Но князя это не опечалило. Ничего. Если надо, Рябцев другую
нарисует. А еще лучше – сам отведет к тайнику и объяснит, что за папка такая.
– Гутен аппетит, герр шпион, – весело обратился
штабс-ротмистр к немцу. – Бороденку позвольте.
И потянул за растительность.
– Что ви позволяйт! Больно!
Борода не отцеплялась.
– Клей отменный. – Козловский иронически развел
руками. – Уважаю германскую основательность. Обыскать.
Сам пока подошел к Рябцеву.
Поручик вел себя противно. Весь дрожал, да еще всхлипывал.
– Что за документ вы скопировали? Триста листов
большого формата?
– План… План развертывания… Генеральный… Против
Германии…
Козловский присвистнул.
Во всем военном ведомстве нет документа более важного и
секретного, чем Генеральный план развертывания войск на случай войны. Там и
расположение соединений, и направление ударов, и цифры, и сроки. Лучшие
стратеги разрабатывали. Бесценный этот свод по предписанию может существовать
лишь в двух экземплярах: один у военного министра, другой у начальника
Генерального штаба. Как мог получить доступ к Генеральному плану развертывания
Рябцев, малозначительный сотрудник штаба Гвардейского корпуса? Ладно, это позже.
Сейчас нужно было ковать железо, пока не остыло.
– Я искуплю… – лепетал предатель. –
Безвыходное положение. Клянусь! Проиграл в карты. Долг чести!

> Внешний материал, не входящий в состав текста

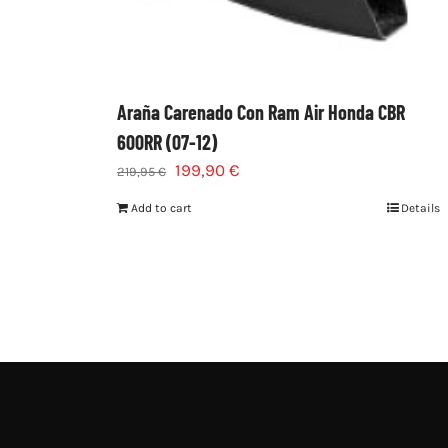
Araña Carenado Con Ram Air Honda CBR
600RR (07-12)
199,90
€
219,95
€
Add to cart
Details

Козловский цыкнул на него:
– Про честь молчали бы. Гвардейский офицер!
– Господин штабс-ротмистр, я правда искуплю! Не передал
ведь, только собирался. Я чистосердечно! Могу ли рассчитывать на снисхождение?
Выдержав небольшую, но грозную паузу, князь кивнул:
– Да. Если расскажете всё без утайки, то суда и тюрьмы
не будет. Вам позволят застрелиться. Согласно традиций.
Но Рябцев от этих слов не воспрял духом, а напротив
съежился.
– А? …Спа…сибо. Может быть, лучше в тюрьму?
– Ну, если лучше – тогда конечно, – брезгливо
пожал плечами Козловский и отвернулся. Интерес к Рябцеву он временно утратил. С
этим слизняком трудностей не будет.
Стал приглядываться к резиденту. Тот стоял, разведя руки в
стороны, агенты прощупывали швы на его одежде. Лицо, до глаз заросшее бородой
(черт ее знает, может и не фальшивой), бесстрастно, но руки выдают-таки
волнение: большой палец правой крутит перстень на указательном.
– Что было на схеме, которую проглотил ваш голодный
приятель? – спросил штабс-ротмистр у Рябцева через плечо.